A intensidade da Nanda
Convidei Lucimar e Rodolpho para contar a história da Nanda e a importância do esporte em sua vida:
“Não houve um planejamento na concepção da Nanda. Tivemos um período de gestação tranquilo e já amando muito nosso bebê. Para nossa surpresa, Nanda nasceu com Síndrome de Down, o que nos assustou bastante.
Perdemos alguns dias questionando o que fazer e por que aconteceu com a gente. Foram dias de luto até partirmos para a luta.
Recebemos apoio da família e dos amigos. Eles nos impulsionaram a correr atrás de tudo que era possível para garantir uma qualidade de vida para Nanda.
Ela nos ajudou a crescer, nos mostrou que a luta deve ser para todos. E foi assim que direcionamos nosso trabalho, não só pensando na Nanda, mas em lutar por todos que precisam conquistar sua independência e garantir seus direitos e sua inclusão no mercado de trabalho e na sociedade.

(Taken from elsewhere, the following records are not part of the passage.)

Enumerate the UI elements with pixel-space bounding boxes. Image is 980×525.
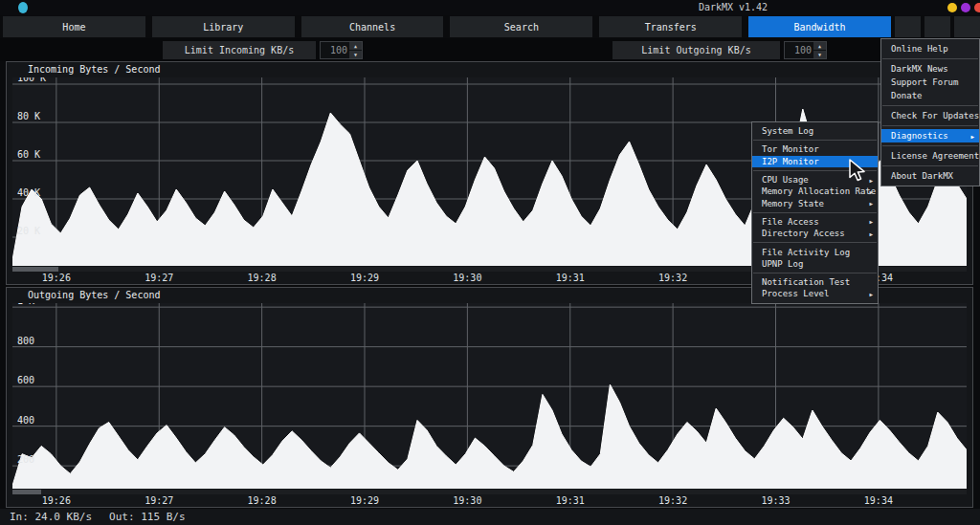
menu-item-label: DarkMX News [891,64,948,74]
x-axis-tick-label: 19:29 [350,273,379,283]
tab-library[interactable]: Library [152,16,295,37]
menu-separator [882,165,978,166]
limit-incoming-input[interactable] [321,42,349,58]
x-axis-tick-label: 19:27 [145,273,173,283]
help-menu: Online HelpDarkMX NewsSupport ForumDonat… [880,38,980,186]
y-axis-tick-label: 100 K [17,77,46,83]
menu-item-label: Memory State [762,199,824,208]
limit-outgoing-input[interactable] [785,42,813,58]
menu-item-support-forum[interactable]: Support Forum [881,76,979,89]
tab-bar: HomeLibraryChannelsSearchTransfersBandwi… [3,16,891,38]
limit-incoming-button[interactable]: Limit Incoming KB/s [163,41,316,59]
status-bar: In: 24.0 KB/s Out: 115 B/s [0,509,980,525]
menu-item-license-agreement[interactable]: License Agreement [881,149,979,163]
submenu-arrow-icon: ▶ [970,133,974,140]
x-axis-tick-label: 19:30 [453,495,481,506]
menu-item-memory-state[interactable]: Memory State▶ [752,197,878,208]
toolbar-button-1[interactable] [895,16,921,37]
submenu-arrow-icon: ▶ [869,200,873,207]
menu-item-label: System Log [762,126,813,136]
menu-separator [882,125,978,126]
tab-bandwidth[interactable]: Bandwidth [748,16,891,37]
menu-item-label: Tor Monitor [762,144,819,154]
menu-separator [882,145,978,146]
y-axis-tick-label: 20 K [17,226,40,236]
x-axis-tick-label: 19:26 [42,495,71,506]
menu-item-label: Support Forum [891,77,958,87]
menu-item-upnp-log[interactable]: UPNP Log [752,258,878,270]
menu-item-online-help[interactable]: Online Help [881,42,979,55]
title-bar: DarkMX v1.42 [0,0,980,15]
status-out-rate: Out: 115 B/s [109,511,185,523]
menu-item-darkmx-news[interactable]: DarkMX News [881,62,979,76]
toolbar-button-3[interactable] [954,16,980,37]
menu-item-label: Diagnostics [891,131,948,141]
limits-row: Limit Incoming KB/s ▲ ▼ Limit Outgoing K… [0,38,980,61]
outgoing-chart-panel: Outgoing Bytes / Second 1 K800600400200 … [6,287,973,508]
y-axis-tick-label: 400 [17,415,34,426]
tab-transfers[interactable]: Transfers [599,16,742,37]
menu-item-process-level[interactable]: Process Level▶ [752,288,878,299]
outgoing-chart-plot: 1 K800600400200 [12,303,967,489]
window-button-minimize-icon[interactable] [947,3,957,12]
x-axis-tick-label: 19:31 [556,273,585,283]
x-axis-tick-label: 19:27 [145,495,173,506]
menu-item-donate[interactable]: Donate [881,89,979,102]
menu-item-label: Process Level [762,289,829,298]
menu-separator [753,242,877,243]
x-axis-tick-label: 19:31 [556,495,585,506]
outgoing-chart-x-axis: 19:2619:2719:2819:2919:3019:3119:3219:33… [12,494,967,508]
outgoing-area-chart [12,303,967,489]
menu-item-about-darkmx[interactable]: About DarkMX [881,169,979,183]
incoming-chart-title: Incoming Bytes / Second [7,62,972,77]
menu-separator [882,105,978,106]
status-in-rate: In: 24.0 KB/s [10,511,92,523]
limit-outgoing-button[interactable]: Limit Outgoing KB/s [612,41,780,59]
y-axis-tick-label: 80 K [17,111,40,121]
menu-item-file-access[interactable]: File Access▶ [752,216,878,228]
incoming-spin-up-icon[interactable]: ▲ [349,42,362,50]
submenu-arrow-icon: ▶ [869,230,873,237]
menu-item-label: License Agreement [891,151,979,161]
menu-item-memory-allocation-rate[interactable]: Memory Allocation Rate▶ [752,186,878,197]
x-axis-tick-label: 19:29 [350,495,379,506]
outgoing-spin-down-icon[interactable]: ▼ [813,50,826,58]
menu-item-tor-monitor[interactable]: Tor Monitor [752,143,878,155]
darkmx-window: DarkMX v1.42 HomeLibraryChannelsSearchTr… [0,0,980,525]
window-button-close-icon[interactable] [974,3,980,12]
menu-separator [753,212,877,213]
menu-item-system-log[interactable]: System Log [752,125,878,137]
y-axis-tick-label: 1 K [17,303,34,306]
submenu-arrow-icon: ▶ [869,177,873,184]
toolbar-button-2[interactable] [924,16,950,37]
tab-channels[interactable]: Channels [301,16,444,37]
x-axis-tick-label: 19:28 [248,495,277,506]
menu-item-directory-access[interactable]: Directory Access▶ [752,228,878,239]
menu-item-label: Online Help [891,44,948,54]
incoming-spin-down-icon[interactable]: ▼ [349,50,362,58]
x-axis-tick-label: 19:30 [453,273,481,283]
menu-separator [753,273,877,273]
menu-separator [753,140,877,141]
menu-item-label: CPU Usage [762,175,809,185]
outgoing-spin-up-icon[interactable]: ▲ [813,42,826,50]
x-axis-tick-label: 19:32 [658,495,687,506]
x-axis-tick-label: 19:28 [248,273,277,283]
x-axis-tick-label: 19:32 [658,273,687,283]
window-button-maximize-icon[interactable] [961,3,970,12]
y-axis-tick-label: 200 [17,454,34,465]
menu-separator [882,58,978,59]
tab-search[interactable]: Search [450,16,592,37]
menu-item-label: File Activity Log [762,248,850,257]
menu-item-label: Donate [891,91,923,100]
menu-item-label: Memory Allocation Rate [762,186,876,196]
submenu-arrow-icon: ▶ [869,188,873,195]
menu-item-file-activity-log[interactable]: File Activity Log [752,246,878,257]
menu-item-label: File Access [762,217,819,227]
toolbar-square-buttons [895,16,980,37]
menu-item-diagnostics[interactable]: Diagnostics▶ [881,129,979,142]
menu-item-check-for-updates[interactable]: Check For Updates [881,109,979,122]
tab-home[interactable]: Home [3,16,145,37]
menu-item-notification-test[interactable]: Notification Test [752,276,878,288]
app-icon [18,2,28,13]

Rodolpho passou a se envolver com as #Apaes e eu nas escolas, lutando pela inclusão escolar. Na fase da alfabetização da Nanda, nossa grande expectativa era saber se ela iria ler e escrever. Foram alguns anos tentando e nos frustrando. Além de frequentar a escola regular passou a frequentar também a APAE – Vitória. Foi lá que ela teve oportunidade de deslanchar seus talentos: teatro, pintura, música, natação e dança.

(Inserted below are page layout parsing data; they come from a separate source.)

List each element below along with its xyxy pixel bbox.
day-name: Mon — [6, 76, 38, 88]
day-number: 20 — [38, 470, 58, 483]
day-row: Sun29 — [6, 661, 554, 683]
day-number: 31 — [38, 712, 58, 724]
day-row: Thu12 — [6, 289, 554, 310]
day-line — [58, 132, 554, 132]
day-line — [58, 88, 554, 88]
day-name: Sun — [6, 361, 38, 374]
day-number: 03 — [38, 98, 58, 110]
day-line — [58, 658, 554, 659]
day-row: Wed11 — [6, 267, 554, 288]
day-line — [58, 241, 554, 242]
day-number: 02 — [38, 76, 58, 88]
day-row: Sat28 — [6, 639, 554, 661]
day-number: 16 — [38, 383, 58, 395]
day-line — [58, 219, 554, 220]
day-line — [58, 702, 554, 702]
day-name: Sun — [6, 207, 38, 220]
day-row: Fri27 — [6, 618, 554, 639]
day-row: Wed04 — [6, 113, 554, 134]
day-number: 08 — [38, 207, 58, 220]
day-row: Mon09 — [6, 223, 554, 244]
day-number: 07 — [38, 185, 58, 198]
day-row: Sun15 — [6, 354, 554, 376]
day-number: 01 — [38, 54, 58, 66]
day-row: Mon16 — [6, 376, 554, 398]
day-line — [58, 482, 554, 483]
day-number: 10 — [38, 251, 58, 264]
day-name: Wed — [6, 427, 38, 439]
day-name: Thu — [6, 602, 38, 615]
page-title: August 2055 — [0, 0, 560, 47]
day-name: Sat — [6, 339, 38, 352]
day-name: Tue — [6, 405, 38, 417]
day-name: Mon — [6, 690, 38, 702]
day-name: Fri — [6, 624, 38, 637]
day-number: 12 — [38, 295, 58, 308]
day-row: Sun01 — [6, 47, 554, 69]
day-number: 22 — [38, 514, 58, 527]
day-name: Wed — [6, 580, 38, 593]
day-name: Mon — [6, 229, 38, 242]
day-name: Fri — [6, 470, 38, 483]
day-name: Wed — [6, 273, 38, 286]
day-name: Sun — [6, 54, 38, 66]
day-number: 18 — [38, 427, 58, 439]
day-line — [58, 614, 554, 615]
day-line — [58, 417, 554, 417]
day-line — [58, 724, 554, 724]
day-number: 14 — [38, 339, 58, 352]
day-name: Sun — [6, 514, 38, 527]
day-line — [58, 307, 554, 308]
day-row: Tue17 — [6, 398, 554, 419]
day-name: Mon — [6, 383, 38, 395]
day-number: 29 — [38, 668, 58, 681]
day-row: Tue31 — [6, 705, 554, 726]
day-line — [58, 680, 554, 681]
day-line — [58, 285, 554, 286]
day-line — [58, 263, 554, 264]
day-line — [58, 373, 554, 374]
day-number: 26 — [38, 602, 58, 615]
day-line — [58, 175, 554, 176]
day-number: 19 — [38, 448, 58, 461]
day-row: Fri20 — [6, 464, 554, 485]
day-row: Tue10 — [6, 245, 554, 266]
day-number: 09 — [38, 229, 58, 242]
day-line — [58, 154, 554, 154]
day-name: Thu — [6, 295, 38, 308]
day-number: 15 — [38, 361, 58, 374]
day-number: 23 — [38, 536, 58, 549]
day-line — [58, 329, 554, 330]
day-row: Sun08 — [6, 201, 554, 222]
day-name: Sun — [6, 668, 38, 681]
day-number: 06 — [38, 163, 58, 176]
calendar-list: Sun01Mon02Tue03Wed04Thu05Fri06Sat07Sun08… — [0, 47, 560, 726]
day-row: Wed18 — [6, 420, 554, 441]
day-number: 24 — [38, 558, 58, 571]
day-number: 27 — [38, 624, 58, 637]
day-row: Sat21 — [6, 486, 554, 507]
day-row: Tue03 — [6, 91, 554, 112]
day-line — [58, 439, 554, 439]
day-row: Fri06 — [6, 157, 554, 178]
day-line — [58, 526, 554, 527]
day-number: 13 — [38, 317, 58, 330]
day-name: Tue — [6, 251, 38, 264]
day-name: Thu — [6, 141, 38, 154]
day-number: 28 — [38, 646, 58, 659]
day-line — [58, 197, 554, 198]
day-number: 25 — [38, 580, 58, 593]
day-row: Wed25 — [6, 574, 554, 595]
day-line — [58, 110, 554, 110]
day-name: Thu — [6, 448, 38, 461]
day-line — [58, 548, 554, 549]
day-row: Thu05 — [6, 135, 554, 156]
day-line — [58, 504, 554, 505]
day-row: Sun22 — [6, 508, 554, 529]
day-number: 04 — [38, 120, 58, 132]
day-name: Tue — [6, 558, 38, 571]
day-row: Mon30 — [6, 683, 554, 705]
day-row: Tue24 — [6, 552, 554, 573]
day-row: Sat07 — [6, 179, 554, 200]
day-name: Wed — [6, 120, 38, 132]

Passamos a proporcionar oportunidades para ela fazer o que gostava. Concluímos que o mais importante para Nanda é ser feliz, independente dela não saber ler e escrever.
Como a #FederaçãoNacionaldasApaes promove de três em três anos as Olimpíadas Nacionais, Nanda, por algum tempo, foi atleta de natação. Sempre trouxe medalhas, inclusive de ouro. O esporte trouxe para ela uma estruturação física que proporcionou muita força, equilíbrio e saúde.”

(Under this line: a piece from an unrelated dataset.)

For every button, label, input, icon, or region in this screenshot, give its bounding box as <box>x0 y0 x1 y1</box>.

Rodolpho destaca dois momentos marcantes da participação da Nanda nas Olimpíadas:
“Numa prova de 25 metros, no momento da chegada, a família e os amigos entusiasmados, começaram a vibrar e gritar pelo nome dela. Nanda não bateu a mão na borda da piscina e perdeu a medalha. Esse fato, não fez nenhuma diferença para ela. O mais importante foi sentir o calor, a interação, a participação e a presença das pessoas valorizando e estimulando sua natação. A autoestima estava acima do ouro da medalha.
Outro grande momento foi nas Olimpíadas Nacional em Belo Horizonte. Nanda e a amiga Renata (ambas com 15 anos) representavam o Espírito Santo na competição nacional. Na prova dos 50 metros, a Nanda ultrapassou todos os nadadores. Bem próxima da chegada viu que a amiga Renata tinha ficado para trás e estava desanimada. Ela parou de nadar e começou a gritar: ‘vem Renata, nada.’ E a Renata acabou ganhando a competição. Nanda ficou em quarto lugar com uma medalha por participação (dada para todos). Em nenhum momento ela ficou chateada por não ganhar a medalha de ouro. Não fazia distinção, o importante era participar e ser solidária com a amiga.”
Rodolpho e Lucimar afirmam:
“As pessoas com deficiência nos mostram o verdadeiro sentido das olimpíadas (Paralimpíadas) que é a participação. Todos são vitoriosos. Corremos atrás do ouro, e esquecemos a solidariedade com os irmãos.”
Lucimar conta que
“A APAE foi fundamental para a nossa percepção das potencialidades da Nanda. Por causa dela viemos morar em Manguinhos (ES), para que participasse de outras modalidades de esporte como: capoeira, surf , stand up , caminhadas na praia, slack-line e outros. Ela é bem inserida na comunidade, justamente pela agregação que o esporte proporciona, principalmente às pessoas com deficiência. O esporte tem ajudado muito na autoestima da Nanda e com certeza de pessoas com deficiência que praticam algum esporte.”
Que possamos mudar o nosso olhar, gestos e atitudes excludentes!
Que possamos construir um mundo novo, mais acessível, justo, igualitário, solidário e fraterno.
Beatriz Herkenhoff é doutora em serviço social pela PUC São Paulo. Professora aposentada da UFES (Universidade Federal do Espírito Santo).